CodexBloom - Programming Q&A Platform

Difficulty merging time series data with different time zones in R using lubridate

👀 Views: 47 đŸ’Ŧ Answers: 1 📅 Created: 2025-06-12
r dplyr lubridate R

I'm working on a project and hit a roadblock. Hey everyone, I'm running into an issue that's driving me crazy. I've been banging my head against this for hours. I'm relatively new to this, so bear with me. Quick question that's been bugging me - I'm trying to combine two time series data frames that have timestamps in different time zones, but I'm encountering unexpected results when using `dplyr::full_join`. The timestamps in `df1` are in UTC, while the timestamps in `df2` are in America/New_York. Here's a simplified version of my data frames: ```r library(dplyr) library(lubridate) # df1: UTC timestamps df1 <- data.frame( timestamp = as.POSIXct(c('2023-10-01 12:00:00', '2023-10-01 13:00:00'), tz = 'UTC'), value = c(10, 20) ) # df2: New York timestamps df2 <- data.frame( timestamp = as.POSIXct(c('2023-10-01 08:00:00', '2023-10-01 09:00:00'), tz = 'America/New_York'), value = c(5, 15) ) # Attempting to merge merged_data <- full_join(df1, df2, by = 'timestamp') ``` However, after performing the `full_join`, I noticed that the timestamps from `df2` get converted to UTC, which is expected, but the merged data frame shows a mismatch in the number of rows and contains `NA` values for the `value` column from `df2` for every row in `df1`. The output looks like this: ```r # Example output # timestamp value.x value.y # 1 2023-10-01 12:00:00 10 NA # 2 2023-10-01 13:00:00 20 NA # 3 2023-10-01 12:00:00 NA 5 # 4 2023-10-01 12:00:00 NA 15 ``` The expected behavior is to see the correct matching of timestamps and corresponding values.

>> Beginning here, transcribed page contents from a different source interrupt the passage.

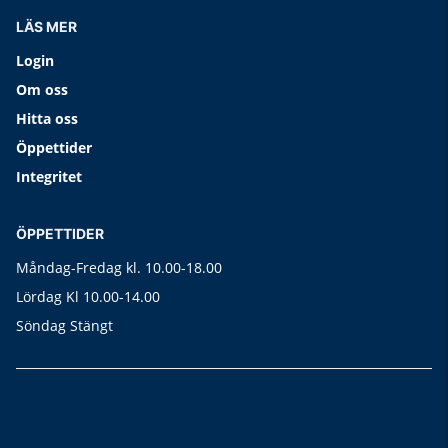
LÄS MER
Login
Om oss
Hitta oss
Öppettider
Integritet
ÖPPETTIDER
Måndag-Fredag kl. 10.00-18.00
Lördag Kl 10.00-14.00
Söndag Stängt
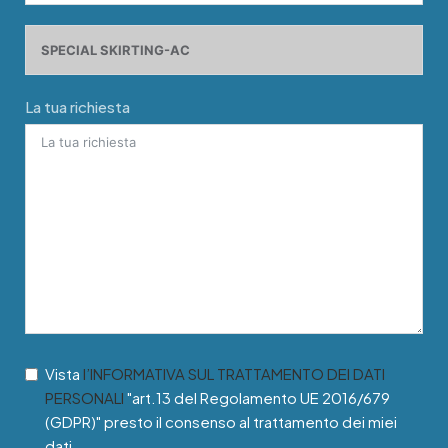
La tua richiesta
Vista
l’INFORMATIVA SUL TRATTAMENTO DEI DATI
PERSONALI
"art.13 del Regolamento UE 2016/679
(GDPR)" presto il consenso al trattamento dei miei
dati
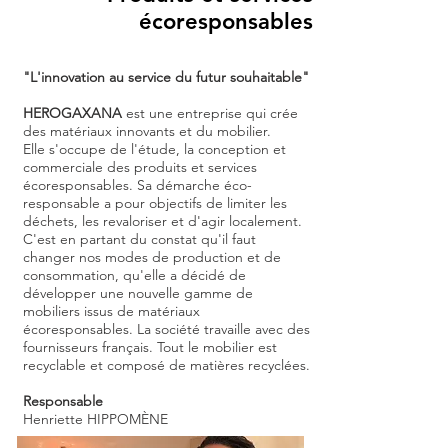
écoresponsables
"L'innovation au service du futur souhaitable"
HEROGAXANA
est une entreprise qui crée
des matériaux innovants et du mobilier.
Elle s'occupe de l'étude, la conception et
commerciale des produits et services
écoresponsables. Sa démarche éco-
responsable a pour objectifs de limiter les
déchets, les revaloriser et d'agir localement.
C'est en partant du constat qu'il faut
changer nos modes de production et de
consommation, qu'elle a décidé de
développer une nouvelle gamme de
mobiliers issus de matériaux
écoresponsables. La société travaille avec des
fournisseurs français. Tout le mobilier est
recyclable et composé de matières recyclées.
Responsable
Henriette HIPPOMÈNE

I've tried using `with_tz` from `lubridate` to convert time zones before merging, but I'm still encountering issues. Here's what I attempted: ```r # Attempting timezone conversion before merge df2$timestamp <- with_tz(df2$timestamp, 'UTC') merged_data <- full_join(df1, df2, by = 'timestamp') ``` This still leads to `NA` values and unexpected duplicates in the merged data. Does anyone have insights on how to properly merge these data frames while accounting for the differing time zones? Any help would be appreciated! My development environment is macOS. I'd really appreciate any guidance on this. This is part of a larger service I'm building. How would you solve this? The stack includes R and several other technologies. Thanks for taking the time to read this!